### Work instructions:
Each line below from the line with "的交易会产生额外的交易对手风险。例如，如果你持有" to the line with "votre adresse testée. Sauter cette étape" must be copied exactly, including those two, and no picture may appear in the copy.
Information provided START
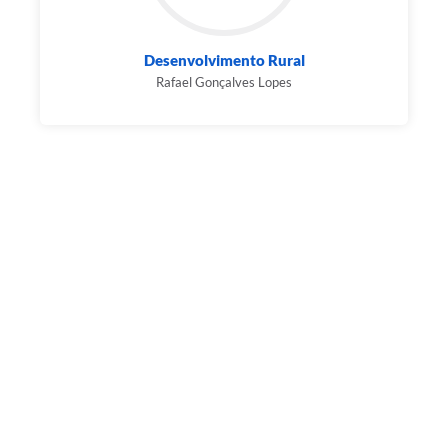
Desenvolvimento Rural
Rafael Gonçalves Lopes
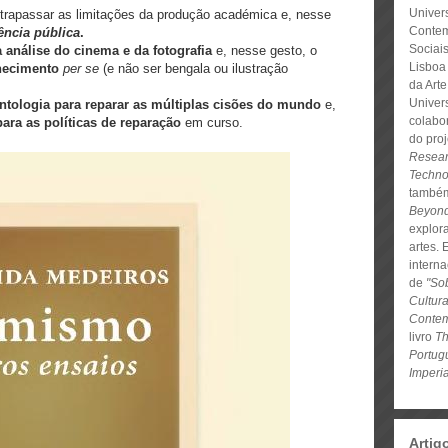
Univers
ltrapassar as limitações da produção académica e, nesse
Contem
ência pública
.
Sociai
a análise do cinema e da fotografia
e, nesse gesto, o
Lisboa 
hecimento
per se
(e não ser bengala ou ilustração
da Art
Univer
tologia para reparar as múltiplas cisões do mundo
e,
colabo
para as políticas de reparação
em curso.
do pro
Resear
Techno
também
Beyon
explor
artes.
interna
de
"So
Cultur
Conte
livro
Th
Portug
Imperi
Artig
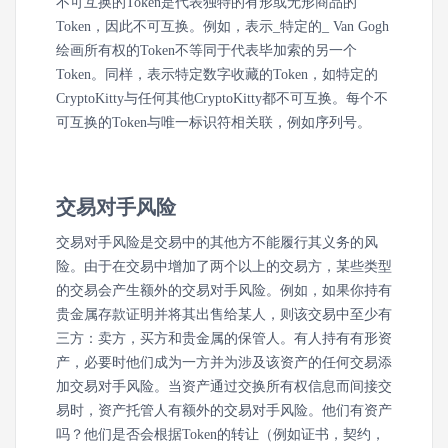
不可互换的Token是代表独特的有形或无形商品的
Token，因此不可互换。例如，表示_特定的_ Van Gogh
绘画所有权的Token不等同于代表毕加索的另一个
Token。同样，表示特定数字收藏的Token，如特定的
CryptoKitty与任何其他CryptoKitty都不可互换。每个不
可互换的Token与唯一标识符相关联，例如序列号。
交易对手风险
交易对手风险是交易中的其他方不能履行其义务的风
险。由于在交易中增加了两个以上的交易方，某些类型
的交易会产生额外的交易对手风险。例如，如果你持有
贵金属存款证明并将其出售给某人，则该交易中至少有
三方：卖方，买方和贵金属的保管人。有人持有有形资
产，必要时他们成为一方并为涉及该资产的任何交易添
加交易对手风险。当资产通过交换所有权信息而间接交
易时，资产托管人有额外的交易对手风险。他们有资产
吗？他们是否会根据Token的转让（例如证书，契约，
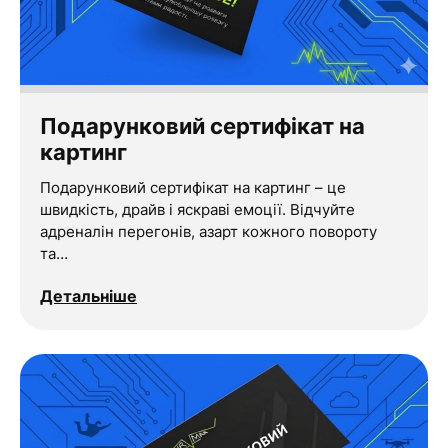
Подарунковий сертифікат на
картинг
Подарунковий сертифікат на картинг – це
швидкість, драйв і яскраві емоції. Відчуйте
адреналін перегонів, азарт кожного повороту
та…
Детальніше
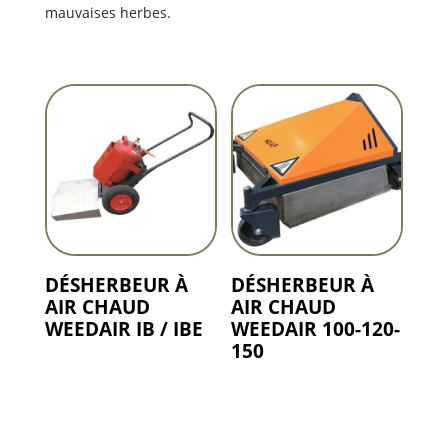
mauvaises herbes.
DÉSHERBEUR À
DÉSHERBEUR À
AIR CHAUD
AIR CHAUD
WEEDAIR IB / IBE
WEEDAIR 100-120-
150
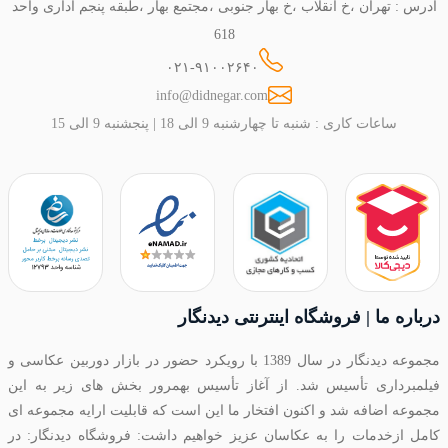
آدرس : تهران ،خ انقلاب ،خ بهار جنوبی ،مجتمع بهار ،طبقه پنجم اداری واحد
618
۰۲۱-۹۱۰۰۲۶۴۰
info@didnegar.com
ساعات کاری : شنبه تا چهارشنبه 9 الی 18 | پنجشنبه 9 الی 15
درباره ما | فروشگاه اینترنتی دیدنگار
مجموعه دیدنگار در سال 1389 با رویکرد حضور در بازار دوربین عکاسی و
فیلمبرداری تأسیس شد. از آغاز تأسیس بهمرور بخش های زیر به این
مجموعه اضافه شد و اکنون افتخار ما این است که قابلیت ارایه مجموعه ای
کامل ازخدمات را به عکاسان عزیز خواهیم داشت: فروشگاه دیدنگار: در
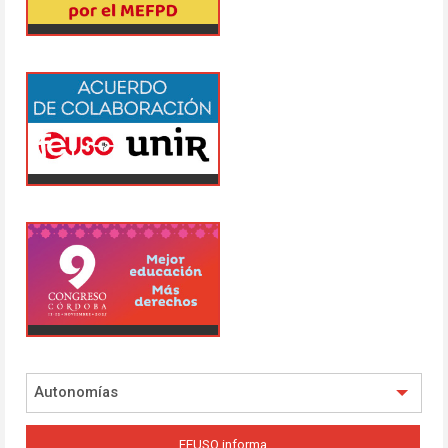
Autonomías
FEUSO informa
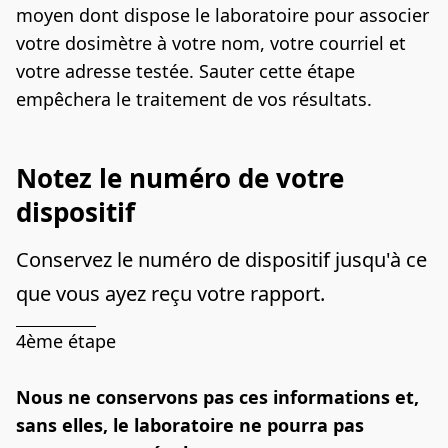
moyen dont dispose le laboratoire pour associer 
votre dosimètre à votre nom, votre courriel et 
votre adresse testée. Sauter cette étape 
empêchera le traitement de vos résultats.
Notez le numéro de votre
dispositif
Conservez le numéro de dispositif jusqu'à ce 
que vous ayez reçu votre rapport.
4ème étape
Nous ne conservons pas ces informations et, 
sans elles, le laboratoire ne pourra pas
Information provided END
Information provided START
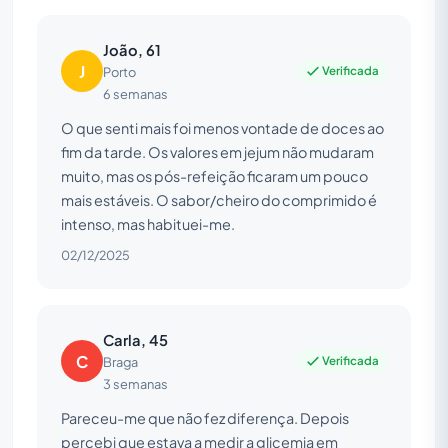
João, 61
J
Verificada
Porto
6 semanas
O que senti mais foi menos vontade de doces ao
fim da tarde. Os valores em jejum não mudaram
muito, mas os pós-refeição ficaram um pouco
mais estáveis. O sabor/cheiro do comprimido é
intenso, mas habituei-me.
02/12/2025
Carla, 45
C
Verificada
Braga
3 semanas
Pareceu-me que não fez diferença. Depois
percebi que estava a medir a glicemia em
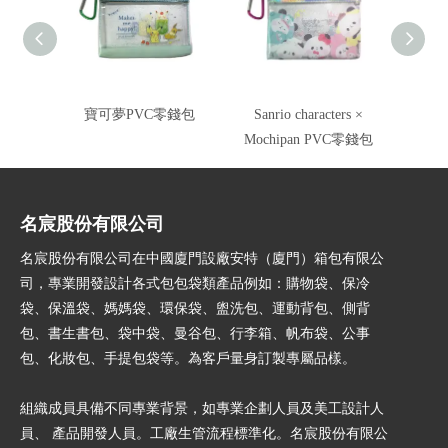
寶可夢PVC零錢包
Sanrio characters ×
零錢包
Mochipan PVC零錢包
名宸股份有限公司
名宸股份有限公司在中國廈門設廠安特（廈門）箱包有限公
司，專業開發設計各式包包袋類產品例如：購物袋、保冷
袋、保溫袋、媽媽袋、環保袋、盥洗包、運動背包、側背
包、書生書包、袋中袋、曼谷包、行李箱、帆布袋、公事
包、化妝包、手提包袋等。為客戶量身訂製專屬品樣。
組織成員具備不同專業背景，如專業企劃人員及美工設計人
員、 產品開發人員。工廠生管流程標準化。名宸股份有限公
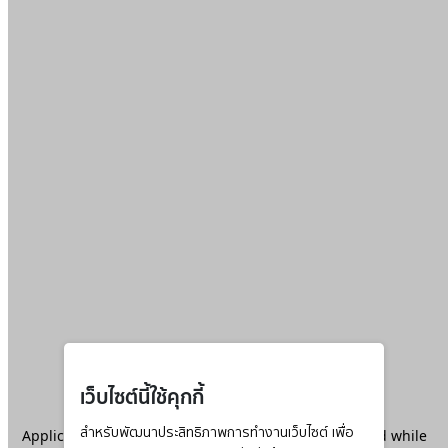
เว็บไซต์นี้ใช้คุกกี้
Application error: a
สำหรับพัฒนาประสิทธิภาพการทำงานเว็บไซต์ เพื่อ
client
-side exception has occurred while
Information provided END
### Completed task:
的交易会产生额外的交易对手风险。例如，如果你持有
贵金属存款证明并将其出售给某人，则该交易中至少有
三方：卖方，买方和贵金属的保管人。有人持有有形资
产，必要时他们成为一方并为涉及该资产的任何交易添
加交易对手风险。当资产通过交换所有权信息而间接交
易时，资产托管人有额外的交易对手风险。他们有资产
吗？他们是否会根据Token的转让（例如证书，契约，
Подарунковий сертифікат на
картинг
Подарунковий сертифікат на картинг – це
швидкість, драйв і яскраві емоції. Відчуйте
адреналін перегонів, азарт кожного повороту
та…
Детальніше
mauvaises herbes.
DÉSHERBEUR À
DÉSHERBEUR À
AIR CHAUD
AIR CHAUD
WEEDAIR IB / IBE
WEEDAIR 100-120-
150
آدرس : تهران ،خ انقلاب ،خ بهار جنوبی ،مجتمع بهار ،طبقه پنجم اداری واحد
618
۰۲۱-۹۱۰۰۲۶۴۰
info@didnegar.com
ساعات کاری : شنبه تا چهارشنبه 9 الی 18 | پنجشنبه 9 الی 15
درباره ما | فروشگاه اینترنتی دیدنگار
مجموعه دیدنگار در سال 1389 با رویکرد حضور در بازار دوربین عکاسی و
فیلمبرداری تأسیس شد. از آغاز تأسیس بهمرور بخش های زیر به این
مجموعه اضافه شد و اکنون افتخار ما این است که قابلیت ارایه مجموعه ای
کامل ازخدمات را به عکاسان عزیز خواهیم داشت: فروشگاه دیدنگار: در
Autonomías
FEUSO informa
moyen dont dispose le laboratoire pour associer 
votre dosimètre à votre nom, votre courriel et 
votre adresse testée. Sauter cette étape 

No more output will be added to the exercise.